8 claude code patterns that actually scale beyond toy projects
1. spawn sub-agents per asset class not per task
running 5 parallel terminals on multifamily, office, retail, industrial, mixed-use comps beats one agent doing all 5 sequentially. 4 hour research loop becomes 8 minutes.
2. write every prompt + response to obsidian for audit trail
when a client asks why you underwrote at 6.5% cap rate instead of 7% you need receipts. markdown export from every claude session with timestamp.

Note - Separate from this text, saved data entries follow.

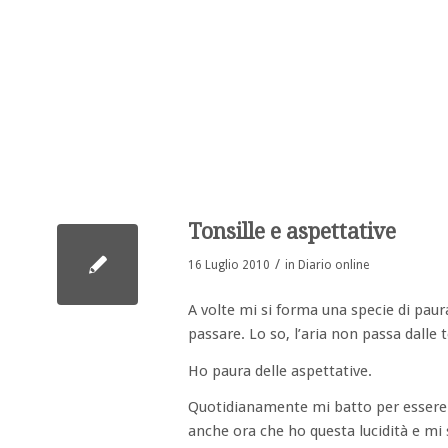
Tonsille e aspettative
/
16 Luglio 2010
in
Diario online
A volte mi si forma una specie di paura 
passare. Lo so, l’aria non passa dalle 
Ho paura delle aspettative.
Quotidianamente mi batto per essere 
anche ora che ho questa lucidità e m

3. route through hermes not directly to claude
hermes adds the scheduler + memory + compliance layer. direct claude api calls work for demos but die in production when you need cross-session context.
4. use /goal for multi-step workflows that don't need babysitting
judge model checks completion after every turn. auto-continues until goal is met or turn budget runs out. perfect for comp pulls, document extraction, anything with a clear done state.
5. version-lock your prompts in git
opus 4.6 vs 4.7 behave differently on the same prompt. when throughput changes track which model version was live. saves 6 hours of "why did this break" debugging.
6. run planning in 5.4 execution in 5.5
codex 5.4 plans 30% better. 5.5 executes faster. alternating between them on a 200 deal pipeline = 60 fewer wrong decisions per quarter.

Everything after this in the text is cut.